33

Guardia Nacional del Ejército de Pensilvania

Compañía Acorazada D, 1-103RD

Avenida de Washington 108

Connellsville, Pensilvania

El sargento Teddy Polk estaba en pie bajo la lluvia, haciéndoles a sus hombres un gesto con la mano para que siguieran adelante, empujándolos para que se subieran a la parte trasera del camión de transporte de tropas. Una cola de camiones de transporte de tropas esperaba perezosamente bajo la lluvia.

Uno de los soldados que era del mismo pueblo que Polk, un cabo llamado Nick Wyckoff, asintió en dirección al convoy y preguntó:

—¿En qué consiste la operación? ¿En colocar sacos de arena para detener la corriente de agua y toda esa mierda?

Polk sacudió la cabeza.

—Nadie nos ha informado de nada, Nickie.

Wyckoff asintió y llegó a la cuerda a la que tenía que agarrarse para subir al camión, pero entonces Polk le dio una palmadita en el hombro y Wyckoff se inclinó hacia él.

—Hay un par de cosas extrañas en esta operación, ¿sabes?

—¿Sí? ¿Qué cosas?

Polk habló lo más bajo que pudo, que no era mucho teniendo en cuenta el rugido de la lluvia.

—Nos han pedido que escojamos a los soldados uno a uno. Que no elijamos a nadie que tenga niños o que tenga familia por los alrededores. Los casados solo van a hacer tareas de control de la inundación y de evacuación de emergencia de la población. No vienen con nosotros.

—¿Y por qué…?

—No, espera —lo interrumpió Polk—, la cosa es más extraña todavía. He visto a la tropa cargando cajones en un par de camiones.

—¿Cajones de qué?

Polk se humedeció los labios antes de contestar:

—De trajes contra materiales peligrosos.

—¡Dios! ¡Mierda! —murmuró Wyckoff.

—Exacto.

Minutos más tarde los camiones salían del recinto.

El general de división Simeon Zetter estaba en pie junto a la ventana de su despacho con las manos entrelazadas en la nuca, el rostro impasible y los ojos fijos en la cola de vehículos que se dirigía directamente hacia la zona en la que se localizaba la tormenta. Estaba solo en el despacho. Sus oficiales de rango superior se habían marchado con el convoy. No era una operación que pudiera confiarse a los tenientes.

La lluvia lo tenía preocupado. Formaba una cortina gris espesa. Ni siquiera podía ver con claridad la fila de camiones por la ventana. Los helicópteros Apache y Águila Negra estaban varados en tierra por culpa del viento. Y eso no era nada bueno. Si alguna vez se había producido un conflicto perfecto para una operación de las fuerzas aéreas, era esa.

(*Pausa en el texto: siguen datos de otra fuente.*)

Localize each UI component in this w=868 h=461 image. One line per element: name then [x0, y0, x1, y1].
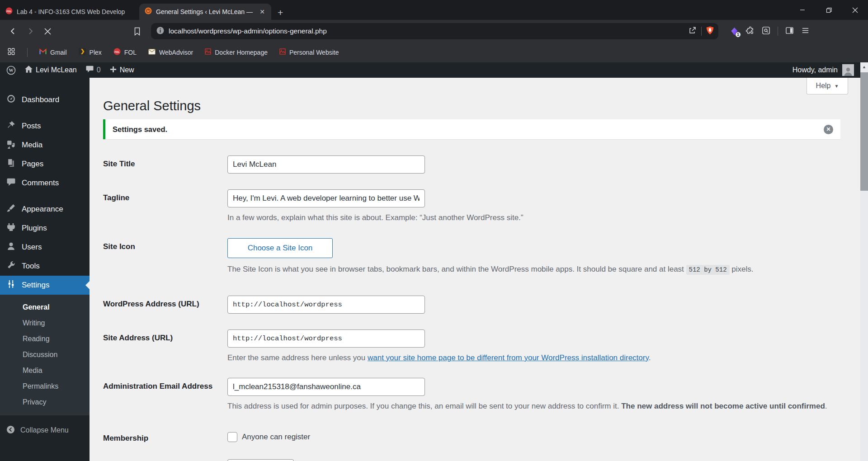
broken-favicon — [279, 48, 286, 56]
adminbar-new[interactable]: New — [110, 66, 134, 75]
submenu-general[interactable]: General — [0, 299, 90, 315]
sidebar-item-settings[interactable]: Settings — [0, 276, 90, 295]
bookmark-docker-homepage[interactable]: Docker Homepage — [205, 48, 268, 56]
sidebar-item-pages[interactable]: Pages — [0, 155, 90, 174]
submenu-permalinks[interactable]: Permalinks — [0, 378, 90, 394]
page-title: General Settings — [103, 98, 860, 114]
bookmark-plex[interactable]: Plex — [79, 48, 102, 57]
window-restore-button[interactable] — [816, 0, 842, 20]
comment-bubble-icon — [86, 66, 94, 75]
webadvisor-icon — [148, 48, 156, 56]
address-bar[interactable]: localhost/wordpress/wp-admin/options-gen… — [151, 23, 718, 39]
user-icon — [6, 241, 16, 253]
wallet-icon[interactable]: 1 — [730, 27, 739, 36]
new-tab-button[interactable]: + — [278, 8, 283, 17]
submenu-privacy[interactable]: Privacy — [0, 394, 90, 410]
tagline-input[interactable] — [227, 189, 425, 207]
help-button[interactable]: Help ▼ — [807, 78, 848, 94]
wp-sidebar-menu: Dashboard Posts Media Pages Comments — [0, 78, 90, 461]
howdy-admin[interactable]: Howdy, admin — [793, 66, 838, 74]
sidebar-item-plugins[interactable]: Plugins — [0, 219, 90, 238]
site-icon-help: The Site Icon is what you see in browser… — [227, 264, 754, 275]
extensions-icon[interactable] — [746, 26, 755, 37]
pushpin-icon — [6, 120, 16, 132]
bookmark-webadvisor[interactable]: WebAdvisor — [148, 48, 193, 56]
svg-text:W: W — [9, 68, 14, 73]
scrollbar-thumb[interactable] — [860, 72, 868, 191]
site-info-icon[interactable] — [156, 27, 164, 36]
bookmark-personal-website[interactable]: Personal Website — [279, 48, 339, 56]
tagline-label: Tagline — [103, 189, 227, 223]
settings-saved-notice: Settings saved. ✕ — [103, 119, 840, 139]
site-address-label: Site Address (URL) — [103, 329, 227, 363]
tab-close-icon[interactable]: ✕ — [259, 8, 266, 15]
tab-lab4[interactable]: FOL Lab 4 - INFO-3163 CMS Web Develop — [0, 4, 132, 20]
site-address-input[interactable] — [227, 329, 425, 348]
sidebar-item-users[interactable]: Users — [0, 238, 90, 257]
scrollbar-up-arrow[interactable]: ▲ — [860, 62, 868, 71]
membership-label: Membership — [103, 430, 227, 461]
collapse-arrow-icon — [6, 425, 15, 436]
wrench-icon — [6, 260, 16, 272]
svg-text:FOL: FOL — [7, 10, 12, 13]
wallet-badge: 1 — [735, 32, 741, 38]
back-icon[interactable] — [6, 24, 20, 38]
sidebar-item-comments[interactable]: Comments — [0, 174, 90, 193]
apps-grid-icon[interactable] — [7, 47, 15, 57]
plex-icon — [79, 48, 86, 57]
submenu-writing[interactable]: Writing — [0, 315, 90, 331]
pages-icon — [6, 158, 16, 170]
collapse-menu-button[interactable]: Collapse Menu — [0, 421, 90, 440]
sidebar-item-posts[interactable]: Posts — [0, 117, 90, 136]
admin-email-label: Administration Email Address — [103, 378, 227, 411]
browser-toolbar: localhost/wordpress/wp-admin/options-gen… — [0, 20, 868, 42]
sidebar-panel-icon[interactable] — [785, 26, 794, 37]
adminbar-site-link[interactable]: Levi McLean — [25, 66, 77, 75]
plug-icon — [6, 222, 16, 234]
admin-email-help: This address is used for admin purposes.… — [227, 401, 827, 411]
tab-title: General Settings ‹ Levi McLean — — [156, 8, 255, 15]
wordpress-address-input[interactable] — [227, 296, 425, 314]
wp-logo-icon[interactable]: W — [6, 66, 16, 75]
active-menu-arrow — [85, 281, 90, 289]
site-address-help: Enter the same address here unless you w… — [227, 353, 651, 363]
wordpress-admin-page: W Levi McLean 0 New Howdy, admin Dashboa… — [0, 62, 860, 461]
stop-reload-icon[interactable] — [41, 24, 54, 38]
url-text[interactable]: localhost/wordpress/wp-admin/options-gen… — [169, 27, 689, 35]
forward-icon[interactable] — [24, 24, 37, 38]
tab-title: Lab 4 - INFO-3163 CMS Web Develop — [17, 8, 127, 15]
default-role-select[interactable] — [227, 459, 294, 461]
size-code: 512 by 512 — [686, 265, 730, 275]
admin-email-input[interactable] — [227, 378, 425, 396]
svg-text:FOL: FOL — [114, 51, 120, 53]
adminbar-comments[interactable]: 0 — [86, 66, 101, 75]
choose-site-icon-button[interactable]: Choose a Site Icon — [227, 238, 333, 258]
site-title-input[interactable] — [227, 155, 425, 174]
bookmark-fol[interactable]: FOL FOL — [113, 48, 137, 57]
page-scrollbar[interactable]: ▲ — [860, 62, 868, 461]
gmail-icon — [39, 48, 47, 56]
share-icon[interactable] — [689, 26, 697, 36]
sidebar-item-tools[interactable]: Tools — [0, 257, 90, 276]
submenu-discussion[interactable]: Discussion — [0, 347, 90, 362]
tab-general-settings[interactable]: General Settings ‹ Levi McLean — ✕ — [139, 4, 271, 20]
bookmark-icon[interactable] — [130, 24, 144, 38]
window-close-button[interactable] — [842, 0, 868, 20]
submenu-media[interactable]: Media — [0, 362, 90, 378]
dismiss-notice-icon[interactable]: ✕ — [824, 125, 833, 134]
sidebar-item-appearance[interactable]: Appearance — [0, 200, 90, 219]
avatar[interactable] — [842, 64, 854, 76]
home-icon — [25, 66, 33, 75]
sidebar-item-media[interactable]: Media — [0, 136, 90, 155]
site-address-help-link[interactable]: want your site home page to be different… — [368, 353, 649, 362]
sidebar-item-dashboard[interactable]: Dashboard — [0, 90, 90, 109]
bookmark-gmail[interactable]: Gmail — [39, 48, 67, 56]
notice-text: Settings saved. — [113, 125, 824, 134]
fol-favicon: FOL — [113, 48, 121, 57]
window-minimize-button[interactable] — [789, 0, 816, 20]
brave-shield-icon[interactable] — [706, 26, 714, 37]
submenu-reading[interactable]: Reading — [0, 331, 90, 347]
search-panel-icon[interactable] — [762, 26, 770, 37]
anyone-can-register-checkbox[interactable] — [227, 432, 237, 442]
menu-icon[interactable] — [801, 26, 810, 37]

¿Tropas de tierra? El condado de Stebbins tenía muy poca población, pero ocupaba un territorio muy amplio. Campos de cultivo, bosques y granjas. Mucha naturaleza que peinar. En cualquier otra circunstancia sin duda habría recurrido a los escáneres térmicos, pero durante la videoconferencia con el gobernador, el presidente del gobierno y el consejero nacional de Seguridad, este último había dicho algo a lo que todavía le estaba dando vueltas en la cabeza. Algo que no acababa de entender.

—El enemigo puede mostrar grados variables de temperatura —había dicho Blair, el consejero nacional de Seguridad.

—¿Cómo dice, señor? —había preguntado Zetter.

—Hay que estar preparados para la posibilidad de no podamos rastrear térmicamente a buena parte de las personas infectadas.

—¿Cómo es eso, señor? ¿Es que utilizan un supresor térmico o…?

—No —había negado Blair—, son solo civiles.

—Pero los civiles no…

—Su temperatura corporal desciende. Un grado por hora, por término medio. Y con este frío probablemente más.

—¿Se trata de… de un síntoma de la enfermedad, señor?

—No, general Zetter —había contestado Blair—, es la señal de la falta de vida.